Revenue in the third quarter was $1.4 billion, up 17 percent over third quarter 2010 and an increase of $3 million over second quarter 2011. ATOI in the third quarter was $138 million, up $24 million, or 21 percent, from third quarter 2010 and down $11 million, or 7 percent, compared to second quarter 2011. Sequentially, decreased ATOI was mainly driven by unfavorable price and mix across most businesses as well as the cost impact of flooding at the Bloomsburg, PA, plant. The ATOI improvement from third quarter 2010 resulted from higher volumes across all businesses supported by a strong portfolio of innovative products.

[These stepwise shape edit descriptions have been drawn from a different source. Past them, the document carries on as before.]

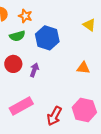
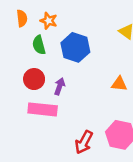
green semicircle: (17, 36) -> (39, 45), turned 91
pink rectangle: (21, 106) -> (43, 109), moved, turned 35

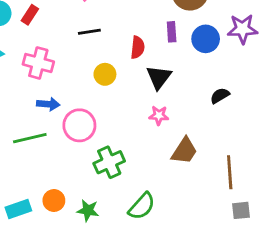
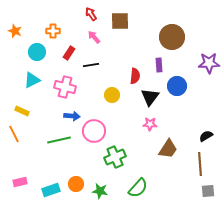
red rectangle: (30, 15) -> (69, 53), moved
black line: (89, 32) -> (91, 65), moved
blue circle: (206, 39) -> (177, 86), moved
black semicircle: (220, 96) -> (206, 136), moved

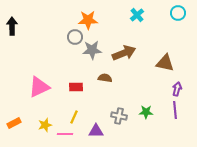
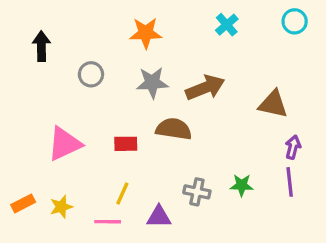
black arrow: (12, 26) -> (41, 46), moved
gray circle: (75, 37) -> (91, 74), moved
brown semicircle: (105, 78) -> (174, 129), size x1.5
yellow star: (45, 125) -> (61, 207), moved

Alcoa will hold its quarterly conference call at 5:00 PM Eastern Time on October 11, 2011 to present the quarter’s results. The meeting will be webcast via alcoa.com. Call information and related details are available at www.alcoa.com under “Invest.”

About Alcoa

Alcoa is the world’s leading producer of primary and fabricated aluminum, as well as the world’s largest miner of bauxite and refiner of alumina. In addition to inventing the modern-day aluminum industry, Alcoa innovation has been behind major milestones in the aerospace, automotive, packaging, building and construction, commercial transportation, consumer electronics, and industrial markets over the past 120 years. Among the solutions Alcoa markets are flat-rolled products, hard alloy extrusions, and forgings, as well as Alcoa® wheels, fastening systems, precision and investment castings, and building systems in addition to its expertise in other light metals such as titanium and nickel-based super alloys. Sustainability is an integral part of Alcoa’s operating practices and the product design and engineering it provides to customers. Alcoa has been a member of the Dow Jones Sustainability Index for 10 consecutive years and approximately 75 percent of all of the aluminum ever produced since 1888 is still in active use today. Alcoa employs approximately 61,000 people in 31 countries across the world. More information can be found at www.alcoa.com.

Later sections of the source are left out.